→ **Instructions for the task**
Copy every line from the records below that holds the word "click".

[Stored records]

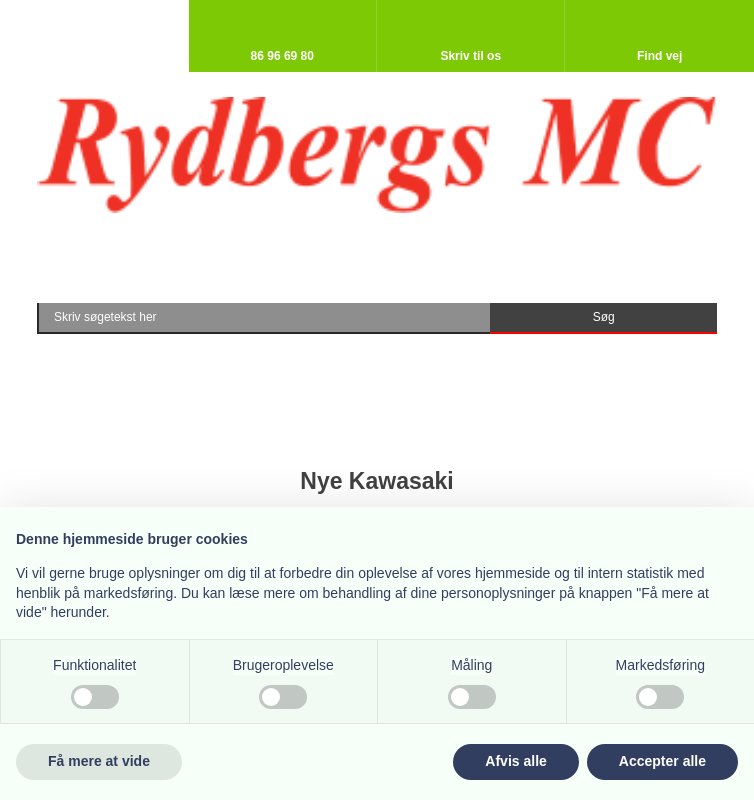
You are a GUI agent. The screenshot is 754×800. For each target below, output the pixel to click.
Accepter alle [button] (662, 761)
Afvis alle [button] (515, 761)
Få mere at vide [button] (99, 761)
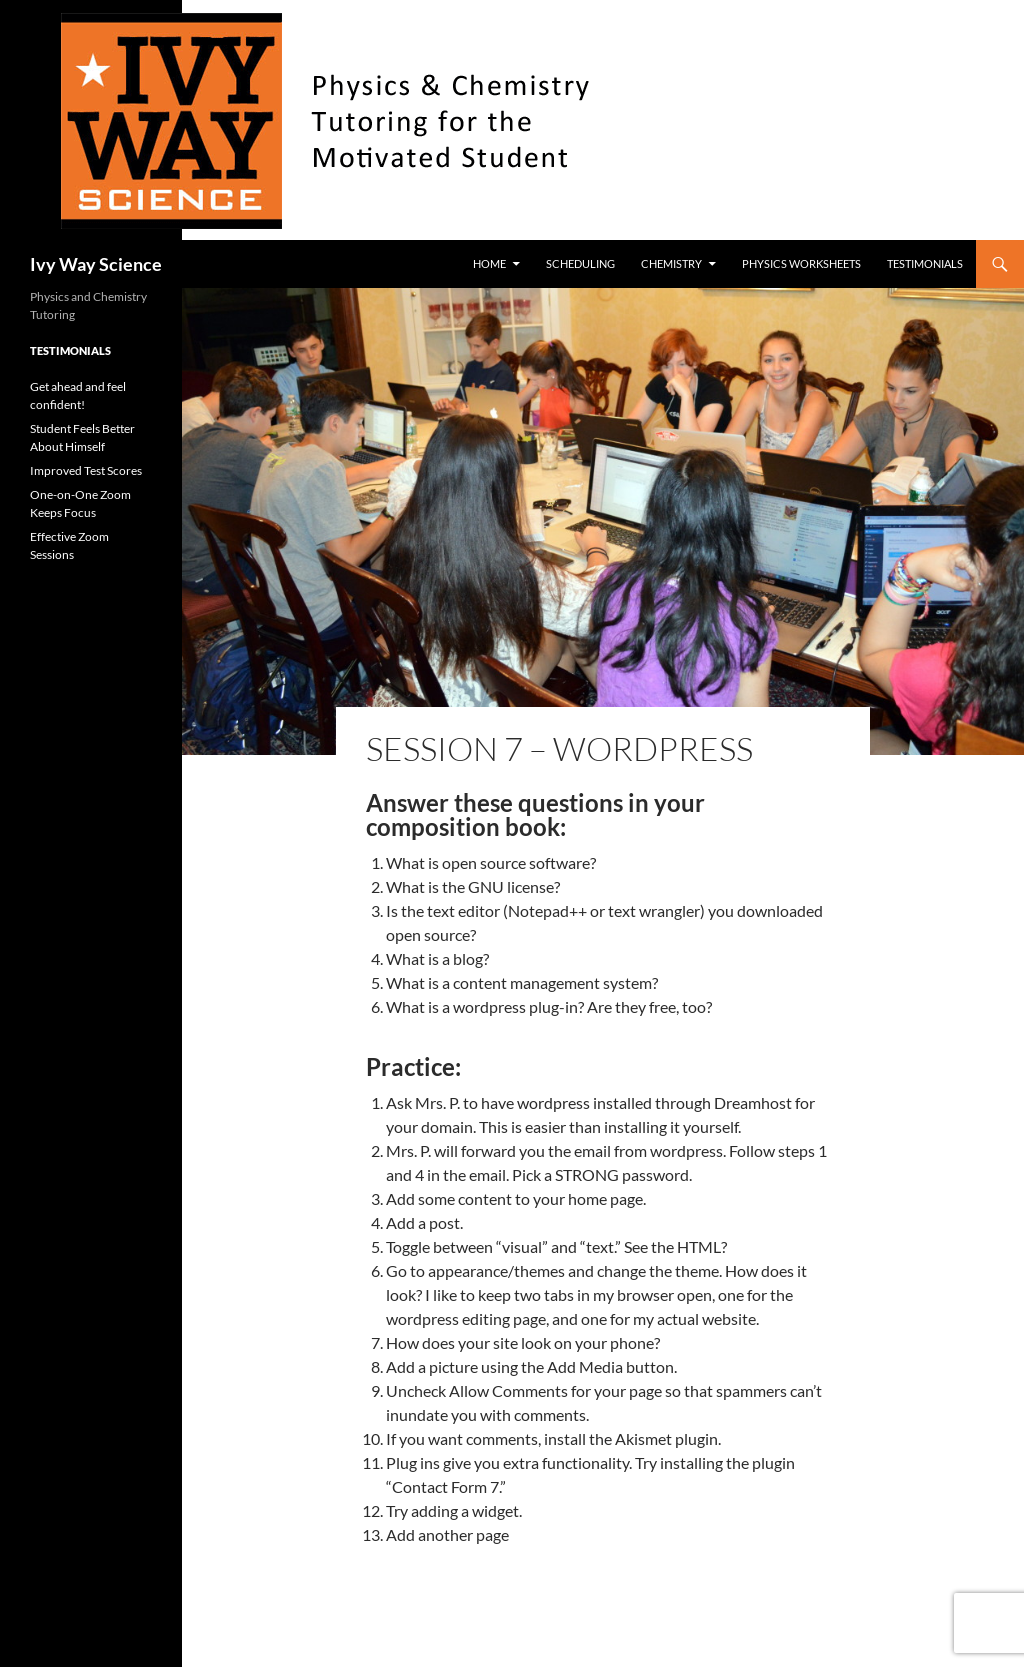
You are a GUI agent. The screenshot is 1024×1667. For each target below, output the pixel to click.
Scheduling (580, 263)
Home (489, 263)
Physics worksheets (801, 263)
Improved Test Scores (86, 470)
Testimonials (925, 263)
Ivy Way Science (96, 264)
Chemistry (671, 263)
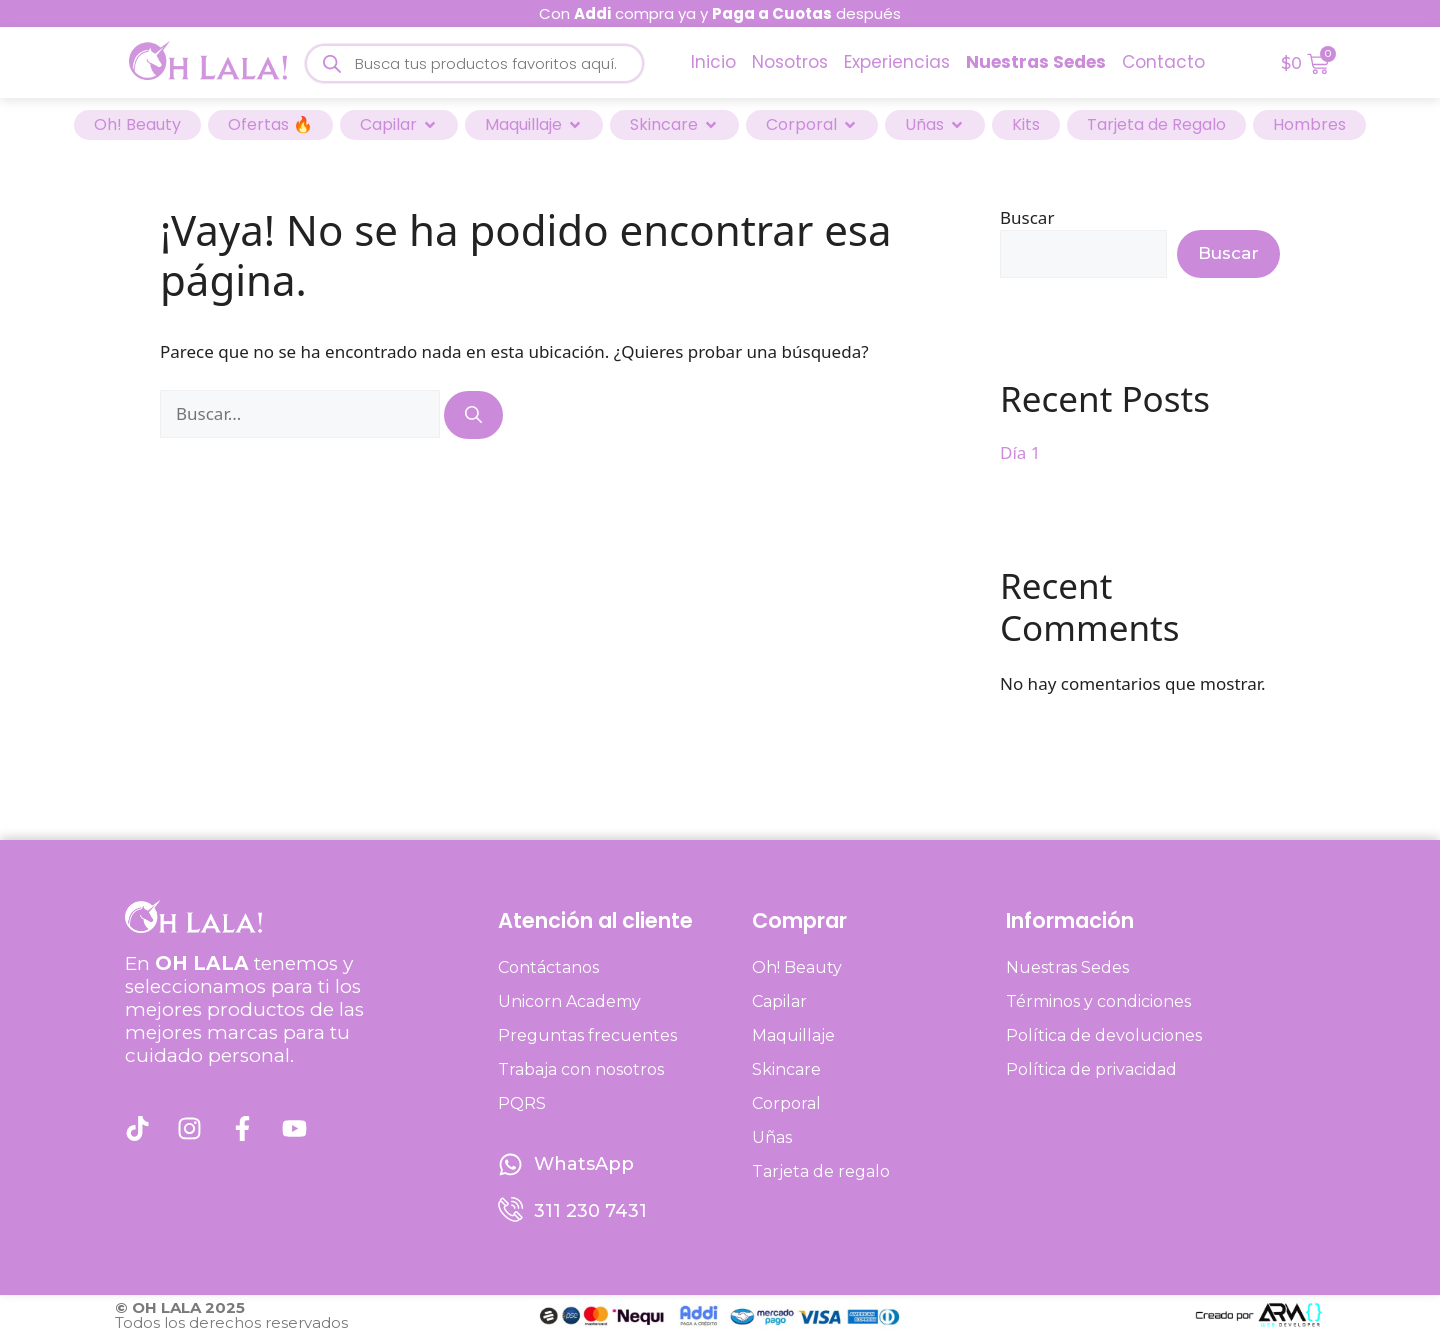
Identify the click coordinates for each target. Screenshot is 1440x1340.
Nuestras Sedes (1067, 967)
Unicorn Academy (569, 1001)
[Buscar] (473, 415)
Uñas (772, 1137)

→ **Reply to the exercise**
You are a GUI agent. The screenshot is 754×800. For each target below, output the pixel to click.
You are a GUI agent. The screenshot is 1024×1667. For each target below, output the pixel to click.
Identify the click coordinates for each target. Screenshot is 1440x1340.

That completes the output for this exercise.